It has been said that the Appaloosa has an excellent disposition. The characteristics of the Appaloosa are mottled skin, short mane and tail, and vertically striped hooves. One of the most interesting is the visible white sclera that encircles the iris of the eyes just like that of humans.
The horses were bred to be sure footed, fast, and strong. They are very intelligent, but can be stubborn. The average Appaloosa stands between 14.2 to 15.3 hands and some are taller. Those that are under 14 hands are not eligible for the registry.
Their coat comes in a variety of patterns. There are five basic coat patterns: Frost, Leopard, Snowflake, Marble, and the Blanket. Not all Appaloosas have a colorful coat pattern as some are a solid color which means they have no coat pattern. They can develop spots as late as five years old, but not all do. When breeding to solids it is possible to get a colored foal.
The first evidence of a spotted horse were found in cave paintings dating around 18,000 BC. They were introduced to the Nez Perce Indians by the Spanish explorers. The Nez Perce Indians refined the breed by breeding the best to the best.

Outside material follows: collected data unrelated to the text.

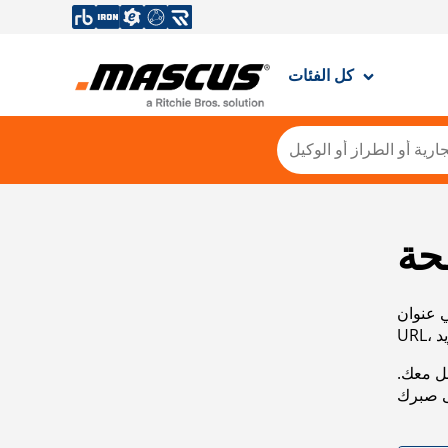
كل الفئات
حة
ي عنوان
صل معك.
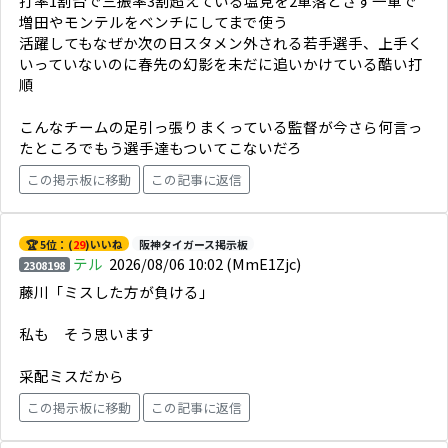
打率1割台で三振率3割超えている塩見を2軍落とさず一軍で
増田やモンテルをベンチにしてまで使う
活躍してもなぜか次の日スタメン外される若手選手、上手く
いっていないのに春先の幻影を未だに追いかけている酷い打
順
こんなチームの足引っ張りまくっている監督が今さら何言っ
たところでもう選手達もついてこないだろ
この掲示板に移動
この記事に返信
🏆 5位：(
29
)いいね
阪神タイガース掲示板
テル
2026/08/06 10:02
(MmE1Zjc)
2308198
藤川「ミスした方が負ける」
私も そう思います
采配ミスだから
この掲示板に移動
この記事に返信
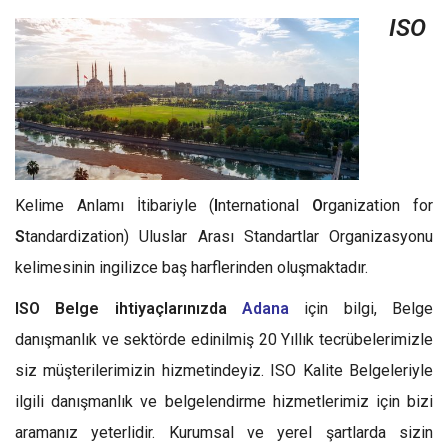
ISO
Kelime Anlamı İtibariyle (
I
nternational
O
rganization for
S
tandardization) Uluslar Arası Standartlar Organizasyonu
kelimesinin ingilizce baş harflerinden oluşmaktadır.
ISO Belge ihtiyaçlarınızda
Adana
için bilgi, Belge
danışmanlık ve sektörde edinilmiş 20 Yıllık tecrübelerimizle
siz müşterilerimizin hizmetindeyiz. ISO Kalite Belgeleriyle
ilgili danışmanlık ve belgelendirme hizmetlerimiz için bizi
aramanız yeterlidir. Kurumsal ve yerel şartlarda sizin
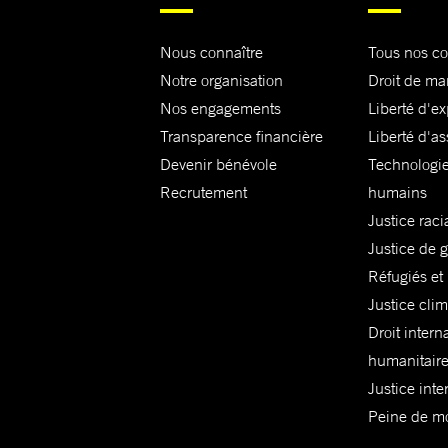
Nous connaître
Tous nos c
Notre organisation
Droit de ma
Nos engagements
Liberté d'e
Transparence financière
Liberté d'as
Devenir bénévole
Technologie
Recrutement
humains
Justice raci
Justice de 
Réfugiés et
Justice cli
Droit intern
humanitair
Justice inte
Peine de mor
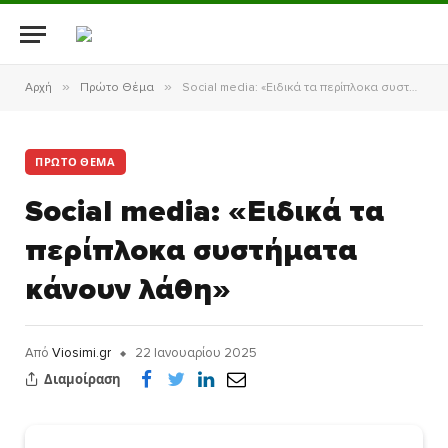
»
»
Αρχή
Πρώτο Θέμα
Social media: «Ειδικά τα περίπλοκα συστήματα κάνουν λάθη»
ΠΡΏΤΟ ΘΈΜΑ
Social media: «Ειδικά τα
περίπλοκα συστήματα
κάνουν λάθη»
Από
Viosimi.gr
22 Ιανουαρίου 2025
Διαμοίραση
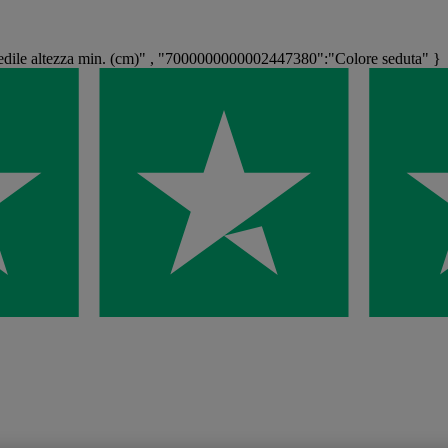
le altezza min. (cm)" , "7000000000002447380":"Colore seduta" }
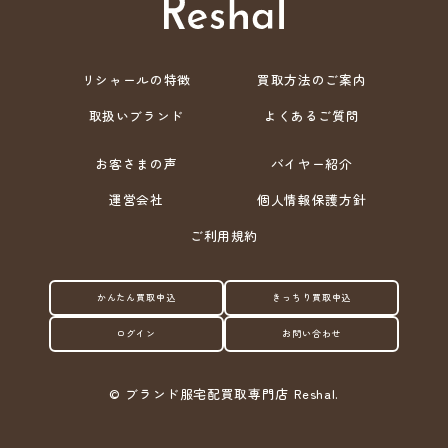
リシャールの特徴
買取方法のご案内
取扱いブランド
よくあるご質問
お客さまの声
バイヤー紹介
運営会社
個人情報保護方針
ご利用規約
かんたん買取申込
きっちり買取申込
ログイン
お問い合わせ
©
ブランド服宅配買取専門店 Reshal.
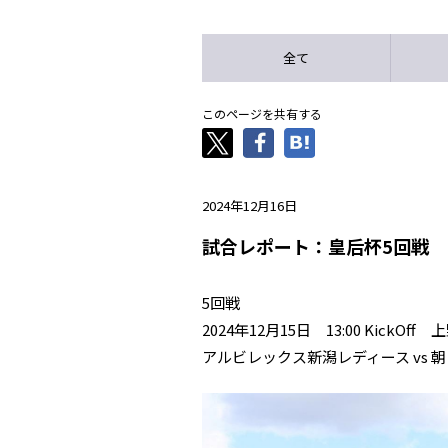
全て
このページを共有する
2024年12月16日
試合レポート：皇后杯5回戦 
5回戦
2024年12月15日 13:00 KickO
アルビレックス新潟レディース vs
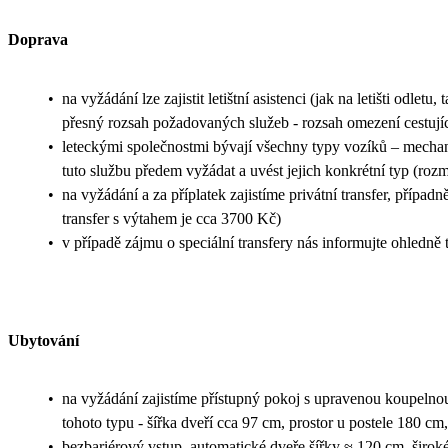
Doprava
•
na vyžádání lze zajistit letištní asistenci (jak na letišti odletu
přesný rozsah požadovaných služeb - rozsah omezení cestujíc
•
leteckými společnostmi bývají všechny typy vozíků – mechani
tuto službu předem vyžádat a uvést jejich konkrétní typ (rozm
•
na vyžádání a za příplatek zajistíme privátní transfer, případ
transfer s výtahem je cca 3700 Kč)
•
v případě zájmu o speciální transfery nás informujte ohledn
Ubytování
•
na vyžádání zajistíme přístupný pokoj s upravenou koupeln
tohoto typu - šířka dveří cca 97 cm, prostor u postele 180 
•
bezbariérový vstup, automatické dveře šířky ≈ 120 cm, širok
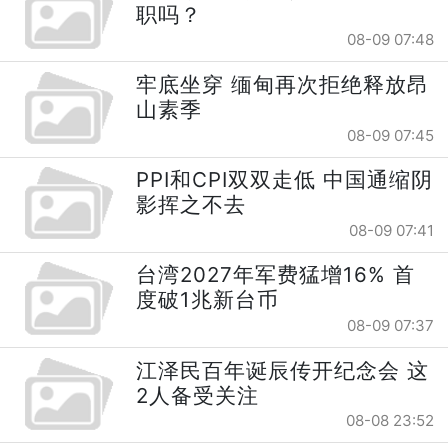
职吗？
08-09 07:48
牢底坐穿 缅甸再次拒绝释放昂
山素季
08-09 07:45
PPI和CPI双双走低 中国通缩阴
影挥之不去
08-09 07:41
台湾2027年军费猛增16% 首
度破1兆新台币
08-09 07:37
江泽民百年诞辰传开纪念会 这
2人备受关注
08-08 23:52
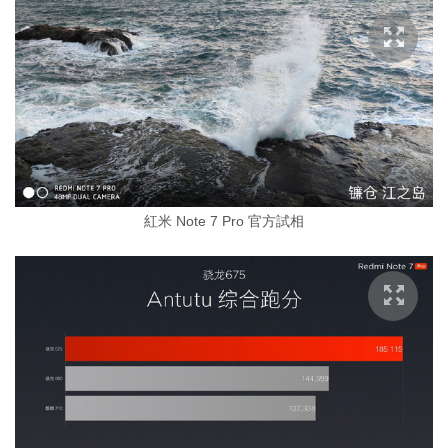
紅米 Note 7 Pro 官方試相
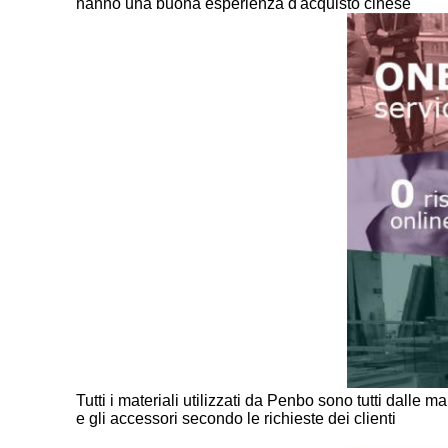
hanno una buona esperienza d'acquisto cinese
Tutti i materiali utilizzati da Penbo sono tutti dalle 
e gli accessori secondo le richieste dei clienti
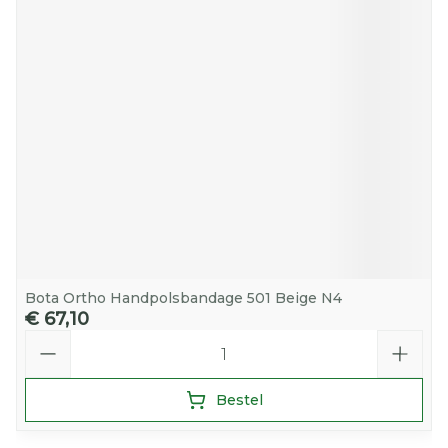
Bota Ortho Handpolsbandage 501 Beige N4
€ 67,10
Aantal
Bestel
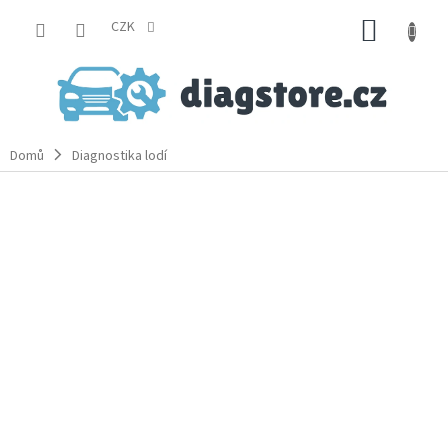
Přejít
NÁKUP
na
CZK
obsah
KOŠÍK
Domů
Diagnostika lodí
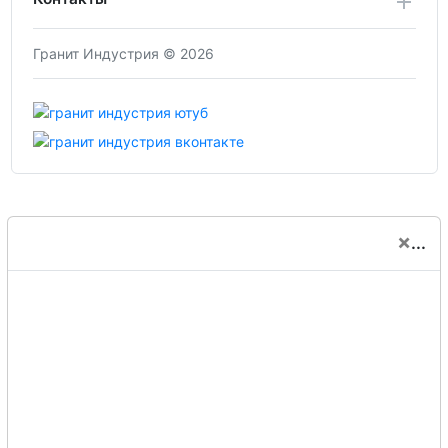
Гранит Индустрия © 2026
×
...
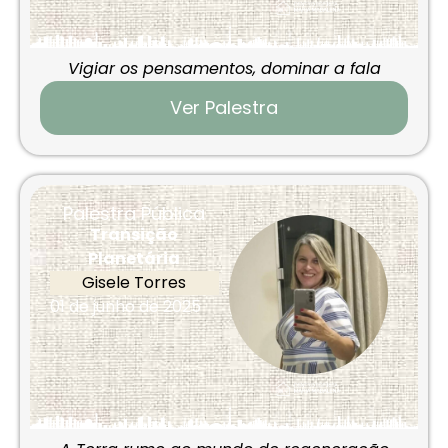
Vigiar os pensamentos, dominar a fala
Ver Palestra
Palestra Pública
Transição
Planetária
Gisele Torres
01 de junho de 2025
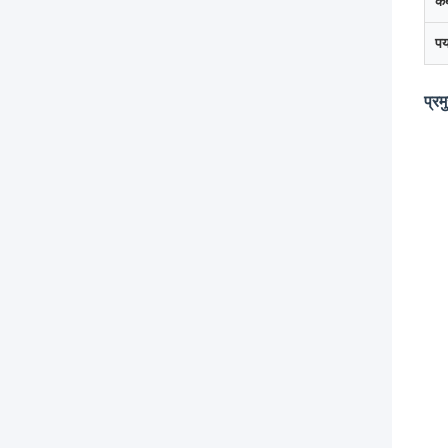
के
पर
प्र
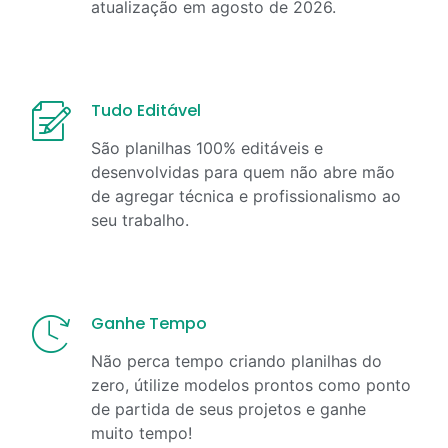
atualização em
agosto
de
2026
.
Tudo Editável
São planilhas 100% editáveis e
desenvolvidas para quem não abre mão
de agregar técnica e profissionalismo ao
seu trabalho.
Ganhe Tempo
Não perca tempo criando planilhas do
zero, útilize modelos prontos como ponto
de partida de seus projetos e ganhe
muito tempo!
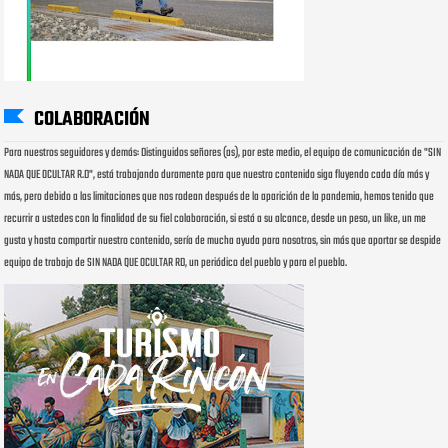
COLABORACIÓN
Para nuestros seguidores y demás: Distinguidos señores (as), por este medio, el equipo de comunicación de "SIN
NADA QUE OCULTAR R.D", está trabajando duramente para que nuestro contenido siga fluyendo cada día más y
más, pero debido a las limitaciones que nos rodean después de la aparición de la pandemia, hemos tenido que
recurrir a ustedes con la finalidad de su fiel colaboración, si está a su alcance, desde un peso, un like, un me
gusta y hasta compartir nuestro contenido, sería de mucha ayuda para nosotros, sin más que aportar se despide
equipo de trabajo de SIN NADA QUE OCULTAR RD, un periódico del pueblo y para el pueblo.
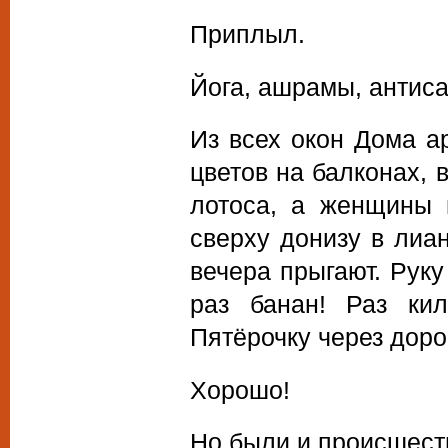
Приплыл.
Йога, ашрамы, антис
Из всех окон Дома а
цветов на балконах, 
лотоса, а женщины 
сверху донизу в лиа
вечера прыгают. Руку
раз банан! Раз ки
Пятёрочку через доро
Хорошо!
Но были и происшест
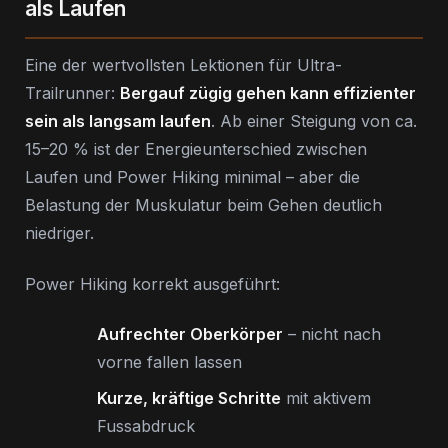
als Laufen
Eine der wertvollsten Lektionen für Ultra-
Trailrunner:
Bergauf zügig gehen kann effizienter
sein als langsam laufen
. Ab einer Steigung von ca.
15–20 % ist der Energieunterschied zwischen
Laufen und Power Hiking minimal – aber die
Belastung der Muskulatur beim Gehen deutlich
niedriger.
Power Hiking korrekt ausgeführt:
Aufrechter Oberkörper
– nicht nach
vorne fallen lassen
Kurze, kräftige Schritte
mit aktivem
Fussabdruck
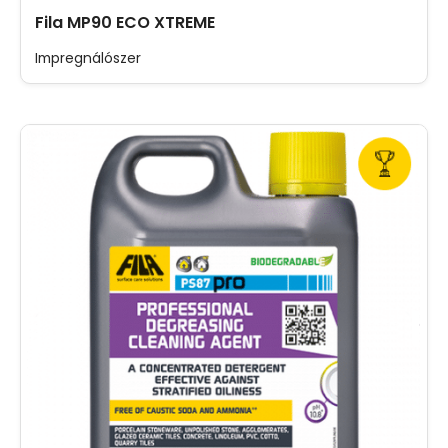
Fila MP90 ECO XTREME
Impregnálószer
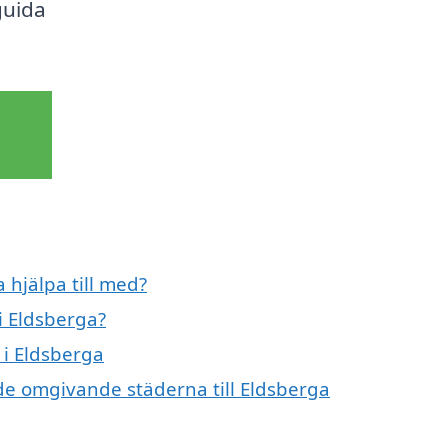
guida
 hjälpa till med?
i Eldsberga?
 i Eldsberga
i de omgivande städerna till Eldsberga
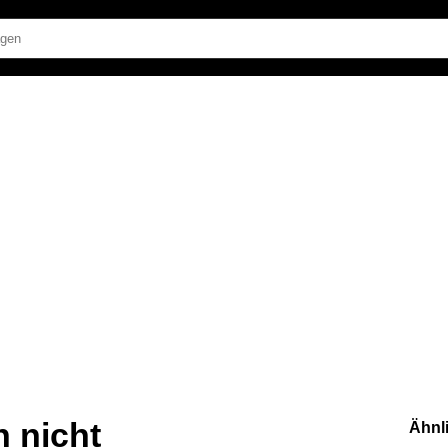
 nicht
Ähnl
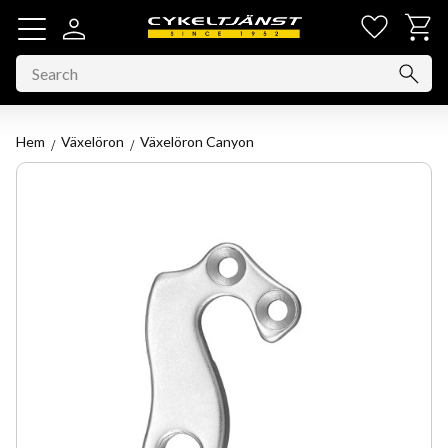
Favorit
Basket
Menu
Hem
Växelöron
Växelöron Canyon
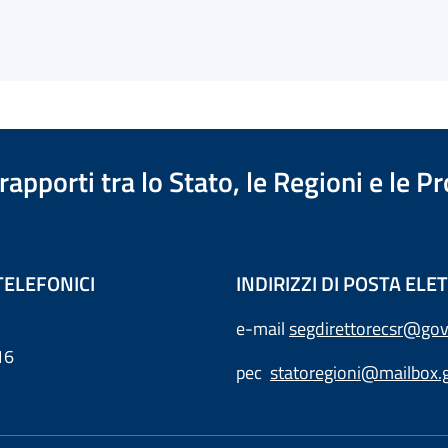
apporti tra lo Stato, le Regioni e le 
TELEFONICI
INDIRIZZI DI POSTA EL
e-mail
segdirettorecsr@gov
16
pec
statoregioni@mailbox.g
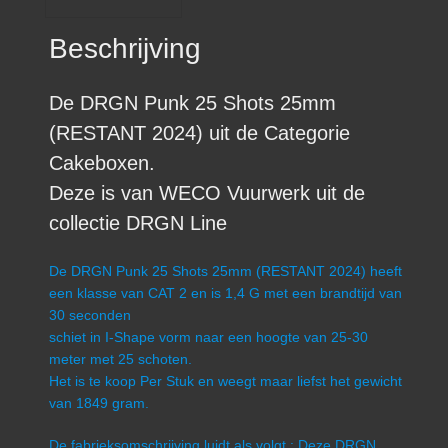
Beschrijving
De DRGN Punk 25 Shots 25mm
(RESTANT 2024) uit de Categorie
Cakeboxen.
Deze is van WECO Vuurwerk uit de
collectie DRGN Line
De DRGN Punk 25 Shots 25mm (RESTANT 2024) heeft
een klasse van CAT 2 en is 1,4 G met een brandtijd van
30 seconden
schiet in I-Shape vorm naar een hoogte van 25-30
meter met 25 schoten.
Het is te koop Per Stuk en weegt maar liefst het gewicht
van 1849 gram.
De fabrieksomschrijving luidt als volgt.: Deze DRGN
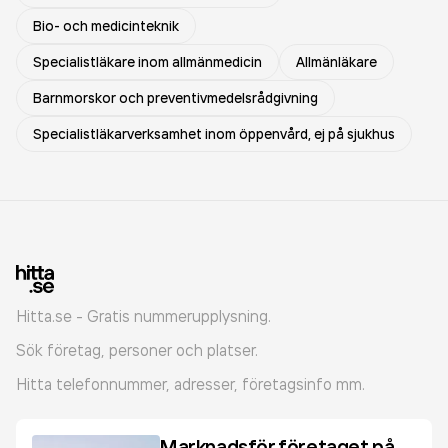
Bio- och medicinteknik
Specialistläkare inom allmänmedicin
Allmänläkare
Barnmorskor och preventivmedelsrådgivning
Specialistläkarverksamhet inom öppenvård, ej på sjukhus
Hitta.se - Gratis nummerupplysning.
Sök företag, personer och platser.
Hitta telefonnummer, adresser, företagsinfo mm.
Marknadsför företaget på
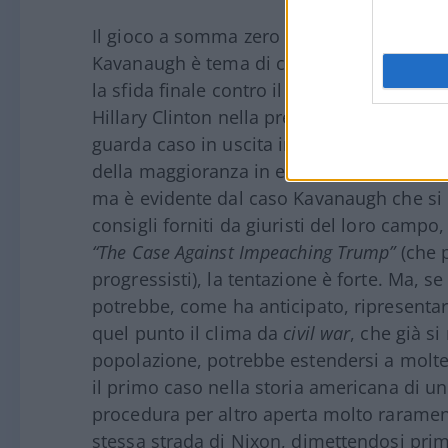
Il gioco a somma zero e l’evocazione della 
Kavanaugh è tema di campagna elettoral
la sfida finale contro il demonio: se si p
Hillary Clinton nella prefazione alla nuov
guarda caso in uscita in questi giorni. S
della maggioranza in entrambi i rami del
ma è evidente dal caso Kavanaugh che si
consigli forniti da giuristi del loro campo
“The Case Against Impeaching Trump”
(che p
progressisti), la tentazione è forte. Ma, s
potrebbe, come ha anticipato, ripresentar
quel punto il clima da
civil war
, che già si
popolazione, potrebbe estendersi a molte a
il primo caso nella storia americana di 
procedura per altro aperta molto rarament
stessa strada di Nixon, dimettendosi pri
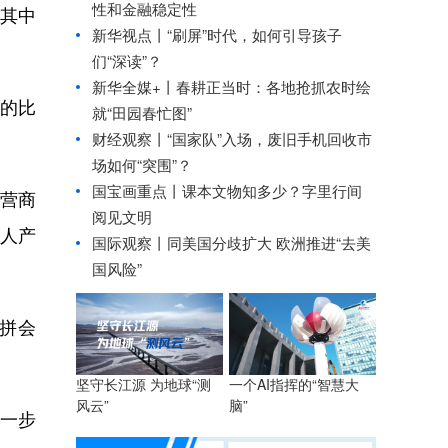
性和金融稳定性
，其中
新华视点丨
“刷屏”时代，如何引导孩子
们“深读”？
新华全媒+丨
春耕正当时：各地抢抓农时绘
的比
就“田园春忙图”
财经观察丨
“国家队”入场，废旧手机回收市
场如何“突围”？
国宝画重点丨课本文物知多少？字里行间
营商
阅见文明
人产
国际观察丨
同美国分歧扩大 欧洲推进“去美
国风险”
拼会
坚守长江源 为地球“测
一个AI指挥的“智慧大
风云”
脑”
一步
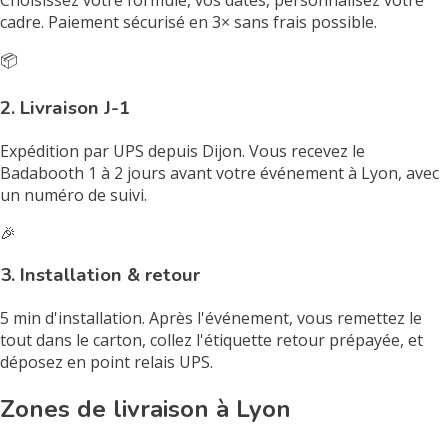
Choisissez votre formule, vos dates, personnalisez votre
cadre. Paiement sécurisé en 3× sans frais possible.
📦
2. Livraison J-1
Expédition par UPS depuis Dijon. Vous recevez le
Badabooth 1 à 2 jours avant votre événement à Lyon, avec
un numéro de suivi.
🎉
3. Installation & retour
5 min d'installation. Après l'événement, vous remettez le
tout dans le carton, collez l'étiquette retour prépayée, et
déposez en point relais UPS.
Zones de livraison à Lyon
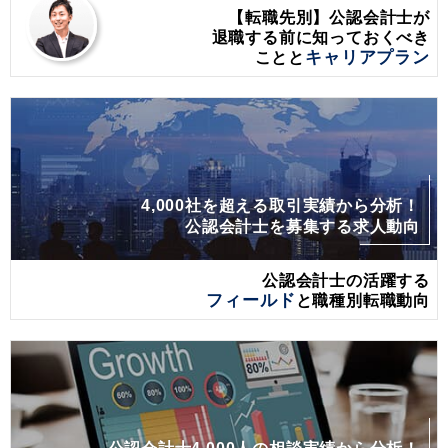
【転職先別】公認会計士が
退職する前に
知っておくべき
ことと
キャリアプラン
4,000社を超える取引実績から分析！
公認会計士を募集する求人動向
公認会計士の活躍する
フィールド
と職種別転職動向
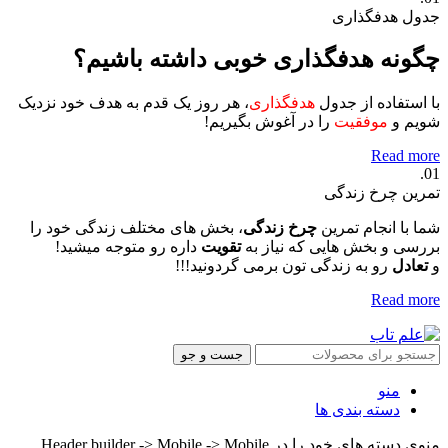
جدول هدفگذاری
چگونه هدفگذاری خوبی داشته باشیم؟
با استفاده از جدول
هدفگذاری
، هر روز یک قدم به هدف خود نزدیک
شویم و
موفقیت
را در آغوش بگیریم!
Read more
01.
تمرین چرخ زندگی
شما با انجام تمرین
چرخ زندگی
، بخش های مختلف زندگی خود را
بررسی و بخش هایی که نیاز به
تقویت
داره رو متوجه میشید!
و
تعادل
رو به زندگی تون برمی گردونید!!!
Read more
جست و جو
منو
دسته بندی ها
منوی دسته های خود را در Header builder -> Mobile -> Mobile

The superior horses were used during war and also for buffalo hunts because of their stamina. The horses that were flashy were the most valuable. Their spots helped to camouflage the horse and rider from their enemies. The short manes and tails are a characteristic that was desired in the breed so that they wouldn't be easily caught in the brush.
The Appaloosa got its name because they inhabited the region of the Palouse River. The white settlers called them “a Palouse” which eventually became Appaloosa although the Nez Perce never referred to them as “Appaloosas”.
In 1877 the Army confiscated most of the horses when Chief Joseph surrendered that is when the horses were bred indiscriminately. This type of breeding caused many of them to lose their unique traits.
A farmer and long time breeder by the name of Claude Thompson realized the importance of preserving the breed and established the Appaloosa horse club in 1938. The Appaloosa registry has more than 635,000 registered horses. In 1975 the Appaloosa was named as Idaho's state horse.
Today Appaloosas are used in several disciplines such as endurance, trail riding, racing, dressage, jumping, roping, reining, western pleasure, working cow horse and rodeo's. If, you're looking for a good family horse, then consider the Appaloosa.